Nuestra aeronave era un ferry tipo suelo-a-órbita utilizado para viajar a los satélites tripulados, para realizar suministros a las naves de las Naciones Federadas en servicio de patrulla orbital y para el transporte de pasajeros a los satélites de placer-y-juego.
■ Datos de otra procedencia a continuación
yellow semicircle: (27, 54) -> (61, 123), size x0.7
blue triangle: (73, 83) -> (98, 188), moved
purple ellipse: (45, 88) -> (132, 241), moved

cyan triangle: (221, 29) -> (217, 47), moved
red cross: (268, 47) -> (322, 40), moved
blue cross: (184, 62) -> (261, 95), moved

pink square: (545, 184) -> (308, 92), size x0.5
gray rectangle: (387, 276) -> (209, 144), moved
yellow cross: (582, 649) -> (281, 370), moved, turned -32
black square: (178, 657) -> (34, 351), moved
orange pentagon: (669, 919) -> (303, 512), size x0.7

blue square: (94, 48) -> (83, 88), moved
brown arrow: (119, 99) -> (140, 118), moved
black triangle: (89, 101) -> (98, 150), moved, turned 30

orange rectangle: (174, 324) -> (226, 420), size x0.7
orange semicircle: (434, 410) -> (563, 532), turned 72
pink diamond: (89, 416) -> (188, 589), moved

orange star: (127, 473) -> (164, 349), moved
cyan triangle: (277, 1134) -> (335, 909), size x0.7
Llevaba tres pasajeros en vez de cuarenta, ninguna carga a excepción de tres trajes-p y un cañón de bronce (sí, el absurdo juguete estaba a bordo; los trajes-p y el bang-bang del profesor se encontraban en Australia una semana antes de nuestra llegada), y la tripulación de la Lark consistía en un navegante y un piloto Cyborg.
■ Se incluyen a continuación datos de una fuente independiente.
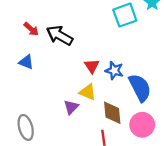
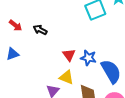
black arrow: (60, 35) -> (40, 30), size x0.6
blue triangle: (26, 62) -> (13, 54), turned -40

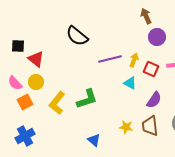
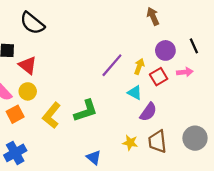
black semicircle: (77, 36) -> (32, 23), moved
purple circle: (157, 37) -> (165, 50), moved
purple line: (110, 59) -> (112, 65), turned -35
red square: (151, 69) -> (159, 77), turned 35
purple semicircle: (154, 100) -> (148, 112), moved

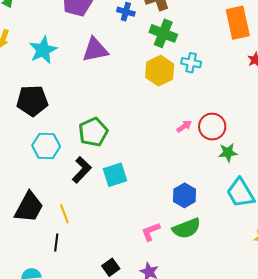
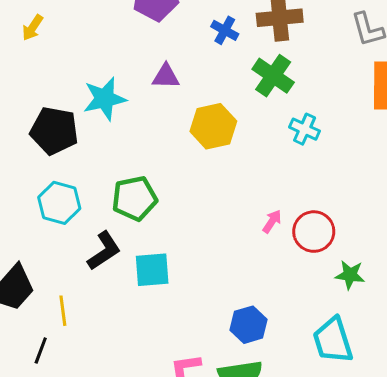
cyan star: (43, 50) -> (105, 99), moved
purple triangle: (95, 50) -> (166, 76), size x0.7
yellow hexagon: (160, 71) -> (213, 126), moved
pink arrow: (184, 126) -> (272, 221), turned -35
green star: (228, 153) -> (350, 275), moved

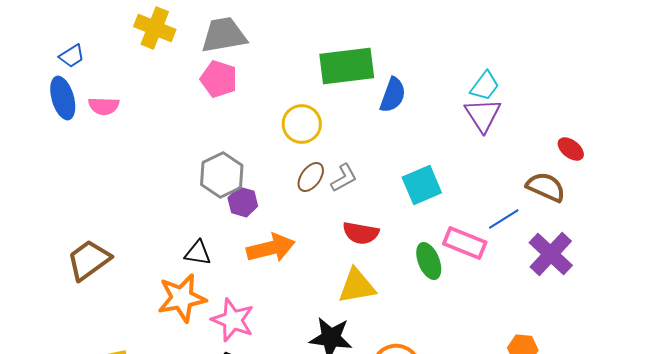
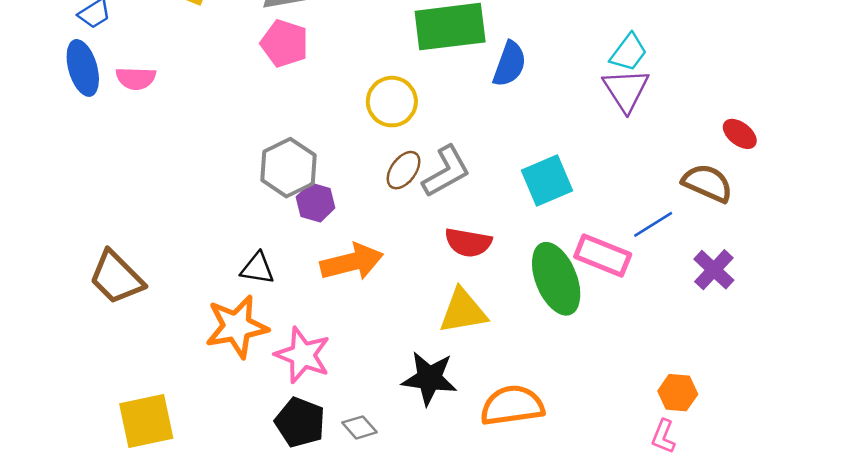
gray L-shape: (344, 178) -> (446, 171), size x1.4
purple cross: (551, 254) -> (714, 270), size x0.7
brown trapezoid: (89, 260) -> (116, 277), turned -99
green ellipse: (429, 261) -> (556, 279), size x1.5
Llevábamos una sobrecarga de combustible.
Seguimos una trayectoria normal de aproximación al satélite Elysium… y luego nos desviamos súbitamente, pasando de una velocidad orbital a una velocidad de escape, un cambio más violento todavía que el despegue. La maniobra fue advertida por una nave-patrulla de las Naciones Federadas; nos ordenaron que nos detuviésemos y explicásemos. Me enteré de esto por Stu, mientras me reponía de los efectos de la aceleración y empezaba a disfrutar de un viaje normal. El profesor estaba aún inconsciente.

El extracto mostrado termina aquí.